She jogged across the street even though there was no cross traffic at the moment. In fact, the street was completely empty thanks to the bright yellow Do Not Cross tape that Marsh and Eerik had put up early that morning before they started filming.

Spectators were starting to collect along the sidewalks and storefronts. She probably should have scheduled this meeting for later, but she had to admit she’d wanted to show off a bit for Cade Garrity. If the guy was going to be her landlord, he deserved to know what kind of person she was—and her work pretty much defined her.

When she reached the plaza adjacent to the community center, she glanced over her shoulder. Remy was still by Yota, but she wasn’t alone. Eerik—skateboard in hand—had stopped to talk to her.

Jessie wasn’t surprised. Remy was, without a doubt, one of the most beautiful women Jessie had ever known. The irony was they were identical twins. They just didn’t look—or act—anything alike.

With a shake of her head, she hurried across the open plaza, which had been packed with tourists and paparazzi earlier that morning during filming. At the moment, the area was empty save a tall man in jeans, a white shirt and cowboy boots. No hat. A few feet away, a young teen she assumed was his daughter, lounged against the town’s mascot—a pony-size concrete dinosaur named Seymour. The girl was dressed similarly, except she
was
wearing a cowboy hat and a bright pink T-shirt sporting a Lady Antebellum logo.

“Hi,” Jessie called out. At the curb, impulsively, she did a round-off, ending in a backward flip to land a foot in front of the pair.

“Wow,” the girl exclaimed, pushing off to step closer to her father.

Twelve going on twenty,
Jessie thought.
Been there and then some.

“That was very cool,” the girl said. “Can you teach me how to do that? Dad says you’re a stuntwoman. I plan to ride bulls someday, but maybe I could be a stuntwoman, too.”

Jessie wiped her hands on her pants. “I’m Jessie Bouchard,” she said, shaking Cade’s hand first. “Sorry about showing off. It’s what I do.”

“Show off?” His tone wasn’t insulting or rude, but Jessie could tell her stunt had left him underwhelmed.

“I meant the flip. I do stunts for a living, but my passion is Parkour. It’s also called Freerunning. Ever hear of it?”

“As opposed to paying to run?”

She couldn’t decide if the question was meant to be serious or snide.

“Oh, Daddy, stop. I promise not to bug her about teaching me how to jump off buildings. Really. I mean it.”

Jessie looked between them, trying to follow the debate, which obviously had been going on for a while.

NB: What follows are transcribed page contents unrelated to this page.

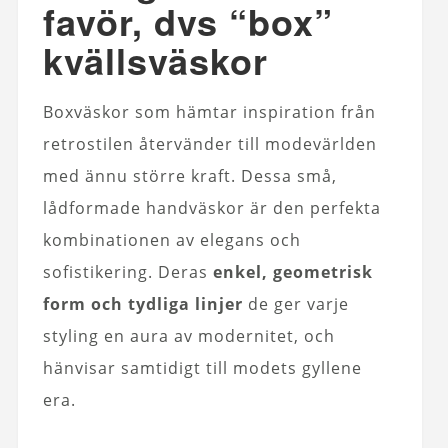
favör, dvs “box”
kvällsväskor
Boxväskor som hämtar inspiration från
retrostilen återvänder till modevärlden
med ännu större kraft. Dessa små,
lådformade handväskor är den perfekta
kombinationen av elegans och
sofistikering. Deras
enkel, geometrisk
form och tydliga linjer
de ger varje
styling en aura av modernitet, och
hänvisar samtidigt till modets gyllene
era.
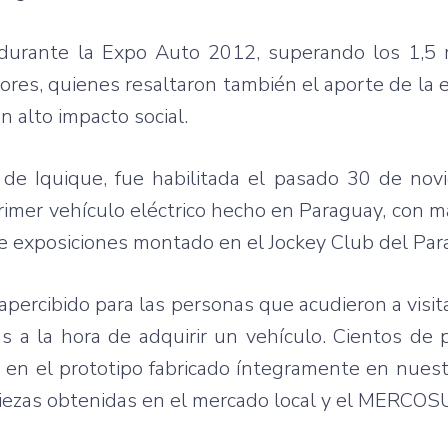
durante
la Expo Auto 2012,
superando
los 1,5
ores
,
quienes
resaltaron
también
el
aporte
de la
n alto
impacto
social.
de
Iquique
,
fue
habilitada
el
pasado
30 de
nov
primer
vehículo
eléctrico
hecho
en Paraguay, con
m
e
exposiciones
montado
en el Jockey Club del Par
apercibido
para
las
personas
que
acudieron
a
visit
as
a la
hora
de
adquirir
un
vehículo
.
Cientos
de p
s
en el
prototipo
fabricado
íntegramente
en
nuest
iezas
obtenidas
en el
mercado
local y el
MERCOS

“Fine. Okay. I believe you.” To Jessie, he said, “Sorry. We were rude. I’m Cade Garrity. This is my daughter, Shiloh. We aren’t in complete agreement about renting to you. I like the fact that you don’t smoke, don’t have pets and only need the house for three months. Which, hopefully, is about how long my dad will be at his spiritual retreat. My reservations have to do with your job.”

“My job?”

“You jump off buildings for a living, correct?”

“When the script calls for it,” she said, slowly. She was beginning to not like this man—even though he was handsome enough to be on some Western-wear billboard. “And when all the proper safety precautions are in place and the stunt’s been cleared by all the right people. I wasn’t planning to jump off any of the buildings on your ranch, if that’s what you’re asking.”

He had the grace to blush a small degree, but his daughter saved him from having to apologize. “See, Daddy. I told you she was normal. She just has an extreme job. Like Mom used to.” She looked at Jessie and explained, “My mother was a barrel racer. Her saddle slipped and she got trampled by her horse when I was a baby. I never knew her.”

The stark, emotionless announcement left Jessie speechless. She looked at the man across from her in a different light. No wonder he wasn’t crazy about her career. He probably assumed it held the same kind of risk as the one that killed his wife. Before she could formulate any sort of reply, a voice said, “Hi. Sorry to interrupt. I’m Remy Bouchard, Jessie’s sister. Has she asked you, yet?”

There are two of them?
Cade looked from the athlete to the Southern belle.
Sisters?

“Hey. You two look alike. Are you twins?” Shiloh asked, her tone suddenly very girlish and young.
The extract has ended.